Me preguntaron si seguiría escribiendo esta columna en caso de irme de vacaciones. La respuesta no la tengo, pero despertó en mí inquietudes relacionadas con la razón misma por la que se escribe. Con los años he comprendido que en un país donde la prensa se desenvuelve sin límites, a despecho de sus críticas a la falta de institucionalidad y sus compromisos con los poderes fácticos, la utilidad de una columna diaria de opinión se compara con la de la Industria de la Aguja y el Inespre, con lo que no harían falta mencionar otras momias inofensivas pero costosas de la burocracia estatal como el Idecoop, la ODC, la Dirección de Caza y Pesca y el Consejo Estatal del Azúcar, que ya ni caña produce, entre muchas otras.

A la larga lista cuesta ahora agregar las incontables superintendencias, que van desde la salud, que nada cura, a la de valores, que pocos conocen, y, por supuesto, a las comisiones que periódicamente se designan, en el ámbito público como en el privado, que dan buenos titulares y que no resuelven nada.

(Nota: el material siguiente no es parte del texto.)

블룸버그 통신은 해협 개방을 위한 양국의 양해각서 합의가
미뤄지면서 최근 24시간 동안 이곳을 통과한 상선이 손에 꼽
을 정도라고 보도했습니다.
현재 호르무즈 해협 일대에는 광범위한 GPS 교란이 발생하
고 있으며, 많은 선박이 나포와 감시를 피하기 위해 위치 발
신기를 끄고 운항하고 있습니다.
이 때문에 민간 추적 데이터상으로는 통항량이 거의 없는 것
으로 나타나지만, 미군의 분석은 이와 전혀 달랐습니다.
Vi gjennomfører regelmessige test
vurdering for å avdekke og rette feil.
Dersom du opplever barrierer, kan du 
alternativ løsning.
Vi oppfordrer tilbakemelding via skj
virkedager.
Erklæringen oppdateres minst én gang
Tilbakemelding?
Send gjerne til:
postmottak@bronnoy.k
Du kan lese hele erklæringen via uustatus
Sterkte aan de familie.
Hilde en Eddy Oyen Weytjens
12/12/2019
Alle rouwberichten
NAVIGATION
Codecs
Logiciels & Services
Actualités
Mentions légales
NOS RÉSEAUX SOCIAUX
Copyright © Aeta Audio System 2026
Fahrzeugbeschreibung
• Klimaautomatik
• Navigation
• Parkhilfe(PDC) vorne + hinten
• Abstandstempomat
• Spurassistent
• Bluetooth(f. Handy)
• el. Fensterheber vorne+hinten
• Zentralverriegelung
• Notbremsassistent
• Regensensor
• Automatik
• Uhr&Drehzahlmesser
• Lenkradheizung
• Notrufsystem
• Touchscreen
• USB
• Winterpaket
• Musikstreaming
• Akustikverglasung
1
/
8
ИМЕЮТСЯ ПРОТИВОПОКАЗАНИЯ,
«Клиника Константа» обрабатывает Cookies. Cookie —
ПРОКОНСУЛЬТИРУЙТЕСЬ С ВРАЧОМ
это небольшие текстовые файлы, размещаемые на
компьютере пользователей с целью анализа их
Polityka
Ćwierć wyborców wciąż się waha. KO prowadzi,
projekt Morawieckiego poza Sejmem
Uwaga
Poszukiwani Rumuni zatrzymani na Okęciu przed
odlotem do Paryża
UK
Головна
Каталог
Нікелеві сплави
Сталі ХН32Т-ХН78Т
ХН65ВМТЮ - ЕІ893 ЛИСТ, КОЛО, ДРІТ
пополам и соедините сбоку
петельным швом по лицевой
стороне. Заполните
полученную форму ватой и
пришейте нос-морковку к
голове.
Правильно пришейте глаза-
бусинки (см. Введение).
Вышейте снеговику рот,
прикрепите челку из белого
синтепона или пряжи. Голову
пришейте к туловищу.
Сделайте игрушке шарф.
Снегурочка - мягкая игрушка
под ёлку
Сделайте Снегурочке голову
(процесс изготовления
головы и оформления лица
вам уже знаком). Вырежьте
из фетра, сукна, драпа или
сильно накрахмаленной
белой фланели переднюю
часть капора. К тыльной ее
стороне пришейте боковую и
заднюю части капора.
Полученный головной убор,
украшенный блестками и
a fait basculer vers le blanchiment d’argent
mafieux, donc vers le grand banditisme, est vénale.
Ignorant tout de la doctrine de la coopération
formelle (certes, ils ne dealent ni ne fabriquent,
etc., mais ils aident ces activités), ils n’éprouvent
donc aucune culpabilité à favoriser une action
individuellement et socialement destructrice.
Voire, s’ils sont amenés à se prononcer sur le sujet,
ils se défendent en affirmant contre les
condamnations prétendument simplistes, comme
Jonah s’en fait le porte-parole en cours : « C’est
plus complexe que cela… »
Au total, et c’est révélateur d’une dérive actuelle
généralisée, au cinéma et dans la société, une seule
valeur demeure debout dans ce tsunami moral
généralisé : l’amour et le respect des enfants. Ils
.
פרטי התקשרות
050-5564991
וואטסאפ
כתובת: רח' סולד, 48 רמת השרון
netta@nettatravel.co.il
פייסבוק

Recordemos el caso de aquella en el 2010 a la que se le asignó revisar ese adefesio monumental de una hoja llamada “receta única” y que dejó pasar meses sin responder su encargo, y por la que esperaron cientos de miles de pacientes de la inseguridad social.

A juzgar por los resultados, una columna diaria es tan inútil como lo parece casi siempre el ayuntamiento. Y que nadie se de por ofendido porque probablemente frente a ciertas necesidades ciudadanas poco se perdería sin ambos. En fin, la importancia de una columna de opinión es similar a las cumbres presidenciales, a excepción de aquellas a las que el hoy difundo Chávez y el entonces rey de España, por aquello del “¿por qué no te callas?”, les dieron una dimensión histórica.

Naturalmente, hay otras inutilidades similares, como las juntas municipales y, ¡ah!, se me olvidaban, el correo y la vicepresidencia.